Viewpoints

Infertility is a disease. This bill will require insurance companies to cover it

FILE - In this June 15, 2018 file photo, United Healthcare correspondence is seen in North Andover, Mass. UnitedHealth Group is reporting strong first-quarter driven by its main insurance business, as well as its pharmacy benefits division. The Minnetonka, Minn., company on Tuesday, April 16, 2019 reported net income of $3.47 billion, or $3.56 per share. Earnings, adjusted for amortization costs, were $3.73 per share, topping Wall Street estimates by 13 cents, according to a survey by Zacks Investment Research.
FILE - In this June 15, 2018 file photo, United Healthcare correspondence is seen in North Andover, Mass. UnitedHealth Group is reporting strong first-quarter driven by its main insurance business, as well as its pharmacy benefits division. The Minnetonka, Minn., company on Tuesday, April 16, 2019 reported net income of $3.47 billion, or $3.56 per share. Earnings, adjusted for amortization costs, were $3.73 per share, topping Wall Street estimates by 13 cents, according to a survey by Zacks Investment Research. AP

In my early 30s, I was head down, working 100-hour weeks to help reelect President Obama. Nevertheless, I visited a fertility doctor to understand my options and got the news – my follicle count was low for my age and I was diagnosed with “ovarian dysfunction.” Knowing that I was years away from wanting to start a family, my doctor recommended freezing my eggs.

Because I was living in Illinois, my insurance was required to cover this and I underwent three cycles. I was lucky. Not so for California. For thousands of Californians who suffer from infertility, options are limited or extremely expensive. I aim to change that.

Yes, infertility is a medical disease. It’s recognized as such by the American Medical Association, the American Society for Reproductive Medicine, the American Congress of Obstetricians and Gynecologists and the World Health Organization. But the insurance industry doesn’t see it that way, choosing to view childbearing as elective.

Current California law doesn’t provide clarity. Although state law requires medically necessary health care services to be covered by health insurance plans, it only requires health plans and insurers to “offer” group coverage for infertility treatment, but not necessarily “pay” for it. As a result, infertility treatment varies between insurers. Some companies provide no coverage, some pay for diagnostic testing to discover the reason for infertility and very few provide partial or full coverage.

Most insurers exclude in vitro fertilization entirely, even though the medical technology exists, is widely available and is much less likely than other infertility treatments to result in multiple births. Individuals needing IVF often face a painful choice: Pay for IVF themselves, often wiping out an entire savings account or dipping into what was once savings for their child, or go without treatment.

Opinion

That’s wrong – and it needs to be changed.

I have introduced legislation, Assembly Bill 767, to clarify that infertility is a disease and change the current infertility treatment mandate from a mandate to “offer” to a mandate to “cover” IVF and fertility preservation treatments. In the state Senate, my colleague state Sen. Portantino has introduced legislation, Senate Bill 600, that clarifies the requirement for insurance plans to cover fertility preservation when infertility arises as a result or side effect of medically necessary treatment.

Buffy Wicks.png
Buffy Wicks

A 2015 report from the American Society for Reproductive Medicine (ASRM) noted that low-income African-American and Hispanic patients are “underrepresented in the population of infertility patients.” Lack of coverage and prohibitively high out-of-pocket costs are almost certainly factors in that inequity. In fact, a recent study found that women aged 25-34 accrue an average of $30,000 in debt after undergoing fertility treatment. According to one estimate, there were an estimated 2,500 GoFundMe campaigns related to IVF and fertility treatment in 2017.

By removing cost barriers, AB 767 and SB 600 will also promote a healthier population. Women suffering with infertility and, often, their partners, struggle with low self-worth, crippling anxiety, depression and even suicidal ideation. The stress of the huge financial burden only exacerbates this.

Nine states already require insurance companies to cover IVF treatments.

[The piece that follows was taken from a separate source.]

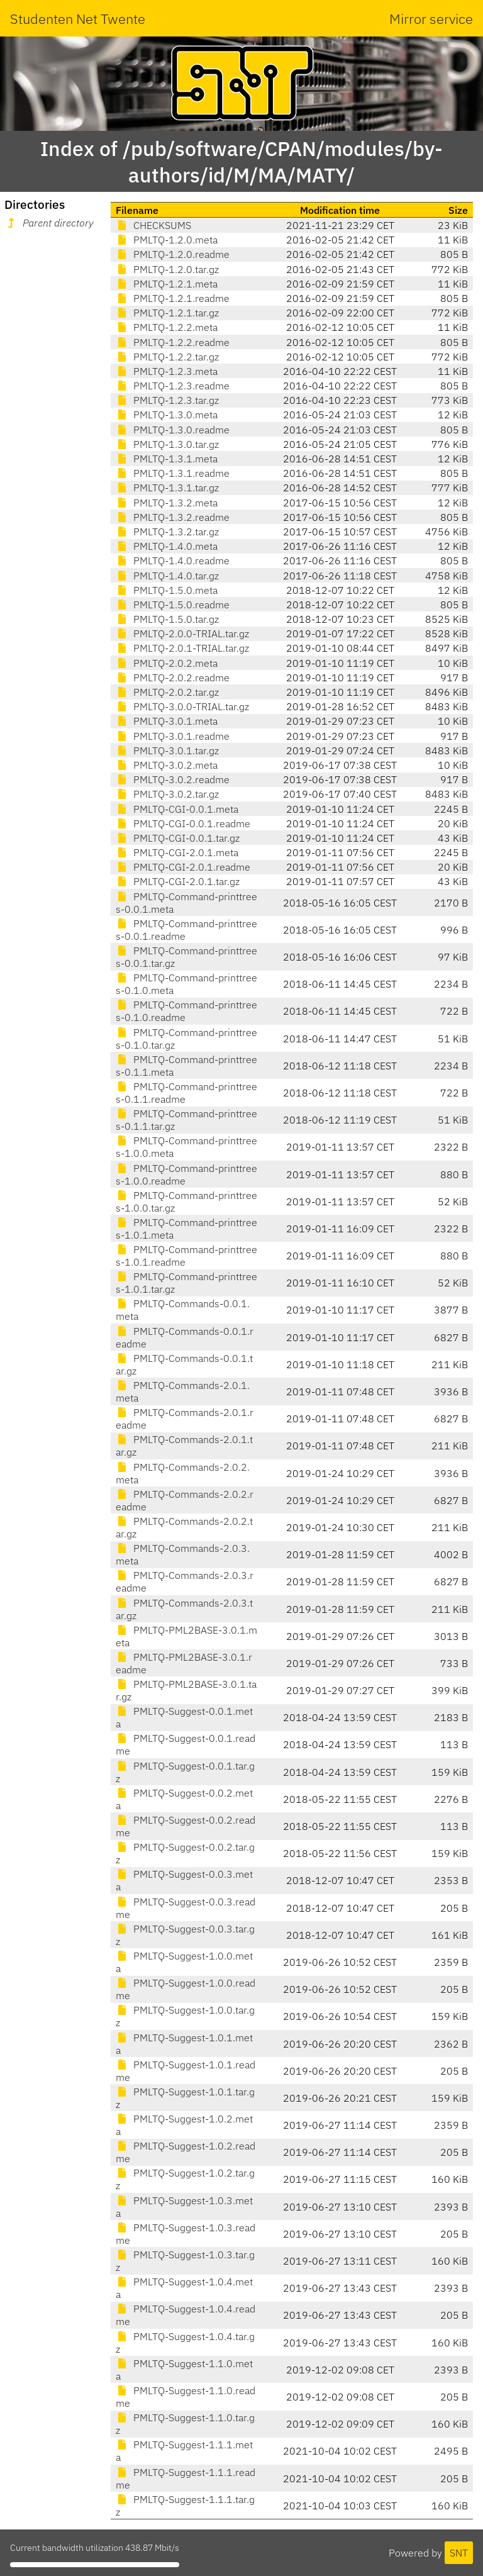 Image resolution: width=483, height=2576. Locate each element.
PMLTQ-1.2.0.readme (173, 254)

California, which prides itself in leading the nation when it comes to health equity, must become the tenth. AB 767 will be heard by the Assembly Health Committee today.

It’s my fervent hope that, when the bill is signed into law, the cost of infertility treatment will no longer be a barrier to family building and we can take steps as a state to reduce the stigma potential parents often face in their struggle to conceive.

I now have a two-year-old girl named Josephine, and I had her without IVF treatment. But at least I had options. Families come in all shapes and sizes - from blended families, to adopting children, to successful pregnancies from IVF and other fertility treatments. We should have all options on the table when it comes to creating families.

Assemblymember Buffy Wicks represents the 15th Assembly District, which encompasses the cities of Berkeley, Emeryville, Richmond and parts of the City of Oakland in the East Bay.